The family of French film producer Sophie Toscan du Plantier have spoken about how her killing has changed their experience of Christmas as they prepare to mark the 24th anniversary of her killing in west Cork.
Ms Toscan du Plantier's brother, Bertrand Bouniol, told The Irish Times Christmas was always a difficult time for him and his elderly parents, Georges and Marguerite, and Ms Toscan du Plantier's son, Pierre Louis Baudey-Vignaud, since the killing.
"Christmas is always a period of contrast for us – I will never forget Christmas 1996 when I travelled with my parents and my aunt, Marie Madeline Opalka, to Cork after we learned that Sophie had been murdered in West Cork.
“People around us in Cork were happy celebrating Christmas and we were ravaged by Sophie’s death and that memory remains with me to this day so Christmas is always difficult for us.
“I remember too coming back to Paris on the day after Christmas Day and going to my in-laws and having to explain to my three children why I had not been able to be with them on Christmas morning”
Mr Bouniol said he and his family and his parents, Georges and Marguerite, will be joined by Ms Toscan du Plantier’s son, Pierre Louis, and his wife, Aurelia, and their two children, Sophie (8) and Louis (7), in Paris for Christmas Day.
But west Cork and what happened to his sister at her holiday home in Toormore where she was found murdered on the morning of December 23rd, 1996, will never be far from their thoughts throughout the Christmas period
“We will take care of my parents, who are now quite elderly, and we will have a very simple Christmas with them and Pierre Louis and his wife and children here in Paris,” he said
“It will be a simple family event for us all, but our thoughts will be in Toormore in west Cork as we think about Sophie and all the happiness that she never lived to enjoy because of what her killer did.”
Mr Bouniol said the family were pleased in 2019 when English journalist Ian Bailey (63) was convicted of his sister's murder in his absence by the Cour d'Assises in Paris and sentenced to 25 years in jail for the crime.
But this year, Mr Bouniol's hope of getting justice for his sister turned to disappointment when the High Court in Dublin refused to extradite Mr Bailey to France to serve the sentence imposed on him by Judge Frederique Aline.
“Last year was important year for us because of the trial in Paris and the verdict of the court but this year was not so good and we don’t know how 2021 will evolve but we will still be fighting.”
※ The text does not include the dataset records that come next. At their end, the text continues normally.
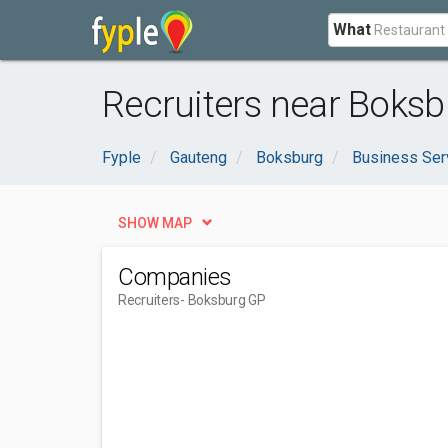
What
Recruiters near Boksb
Fyple
Gauteng
Boksburg
Business Ser
SHOW MAP
Companies
Recruiters
- Boksburg GP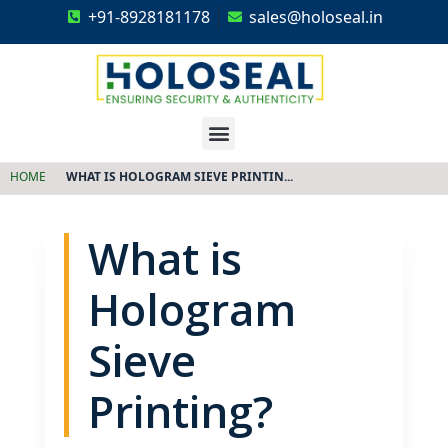
+91-8928181178
sales@holoseal.in
Holoseal
Hologram Labels Supplier & Security Packaging Solutions
HOME
WHAT IS HOLOGRAM SIEVE PRINTIN...
What is
Hologram
Sieve
Printing?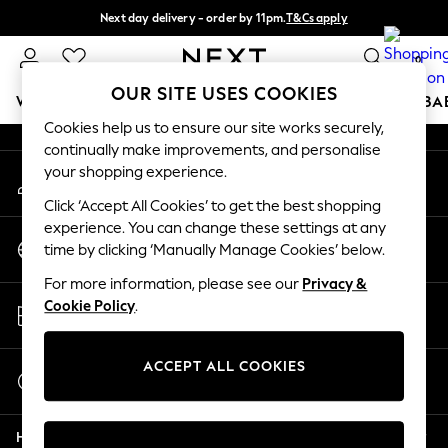
Next day delivery - order by 11pm.
T&Cs apply
An error occurred on client
Split the cost with pay in 3.
Find out more
0
Our Social Networks
OUR SITE USES COOKIES
WOMEN
MEN
BOYS
GIRLS
HOME
SCHOOL
BA
Cookies help us to ensure our site works securely,
continually make improvements, and personalise
For You
your shopping experience.
My Account
WOMEN
Sign-in to your account
New In & Trending
Click ‘Accept All Cookies’ to get the best shopping
New: This Week
experience. You can change these settings at any
Change Country
New: NEXT
time by clicking ‘Manually Manage Cookies’ below.
Choose your shopping location
Top Picks
For more information, please see our
Privacy &
Trending on Social
Store Locator
Cookie Policy
.
Polka Dots
Find your nearest store
Summer Textures
Blues & Chambrays
ACCEPT ALL COOKIES
Start a Chat
Chocolate Brown
For general enquiries
Linen Collection
Help
Summer Whites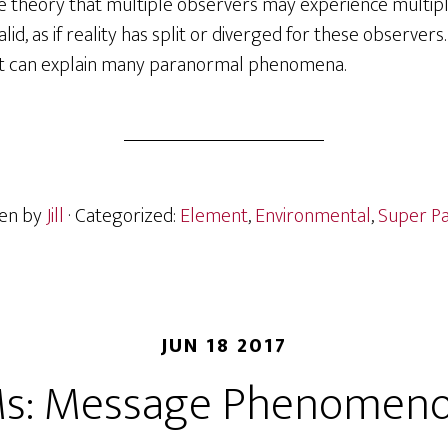
he theory that multiple observers may experience multipl
lid, as if reality has split or diverged for these observers.
 it can explain many paranormal phenomena.
ten by
Jill
· Categorized:
Element
,
Environmental
,
Super Pa
JUN 18 2017
s: Message Phenomen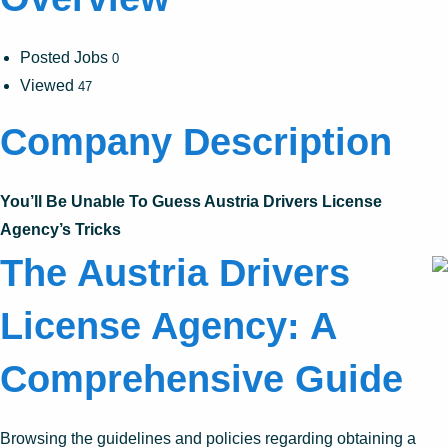
Posted Jobs
0
Viewed
47
Company Description
You’ll Be Unable To Guess Austria Drivers License
Agency’s Tricks
The Austria Drivers
License Agency: A
Comprehensive Guide
Browsing the guidelines and policies regarding obtaining a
Meanwhile, one of the senior officers involved in the investigation of Ms Toscan du Plantier's murder has begun legal proceedings against Mr Bailey over comments he made on The Neil Prendeville Show on Cork's Red FM.
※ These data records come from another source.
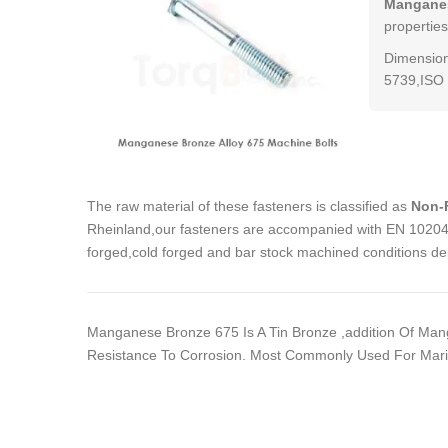
Manganes
properties
Dimension
5739,ISO 
The raw material of these fasteners is classified as
Non-F
Rheinland,our fasteners are accompanied with EN 10204 3
forged,cold forged and bar stock machined conditions de
Manganese Bronze 675 Is A Tin Bronze ,addition Of Man
Resistance To Corrosion. Most Commonly Used For Marin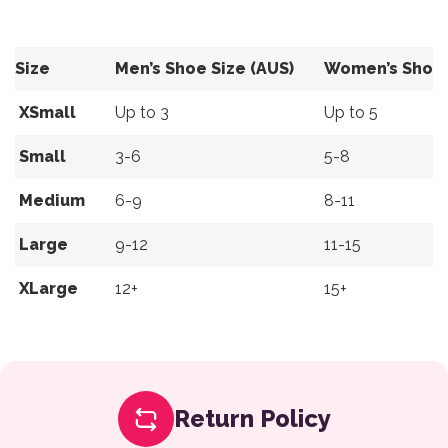
Size
Men’s Shoe Size (AUS)
Women’s Shoe 
XSmall
Up to 3
Up to 5
Small
3-6
5-8
Medium
6-9
8-11
Large
9-12
11-15
XLarge
12+
15+
Return Policy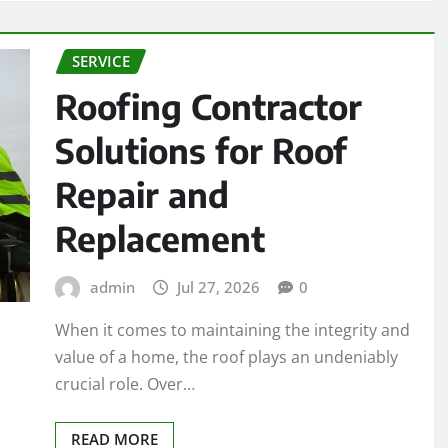
SERVICE
Roofing Contractor
Solutions for Roof
Repair and
Replacement
admin
Jul 27, 2026
0
When it comes to maintaining the integrity and
value of a home, the roof plays an undeniably
crucial role. Over…
READ MORE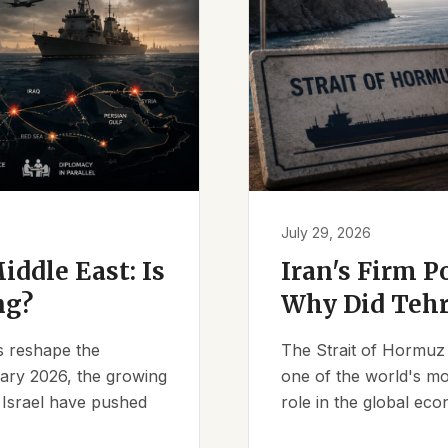
July 29, 2026
iddle East: Is
Iran's Firm P
ng?
Why Did Tehr
es reshape the
The Strait of Hormuz 
ruary 2026, the growing
one of the world's mos
d Israel have pushed
role in the global eco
Retired Chief Supt Dermot Dwyer was one of leading investigators in the case, and he confirmed to The Irish Times he has issued legal proceedings against Mr Bailey over the interview, but he declined to comment further.
Mr Bailey also declined to comment on the matter when contacted by The Irish Times but it’s understood that Mr Dwyer’s letter sent by solicitors, PJ O’Driscoll & Sons seeks a retraction, apology and damages from Mr Bailey.
In the radio interview, which was broadcast on October 28th last, just weeks after the High Court ruled against extraditing Mr Bailey to France, Mr Bailey was highly critical of the Garda investigation that identified him as a suspect.
And in the course of expressing his views about how gardaí came to identify him as a suspect, he made reference to Mr Dwyer who was a detective superintendent at the time and centrally involved in the investigation.
Mr Bailey was twice arrested by gardaí for questioning about Ms Toscan du Plantier, but he was released without charge on each occasion, and the DPP later ruled the evidence against him did not merit a prosecution.
Mr Bailey has repeatedly denied that he killed Ms Toscan du Plantier, while he also repeatedly denied that he ever admitted killing her to a number of witnesses who testified to that effect at various court cases.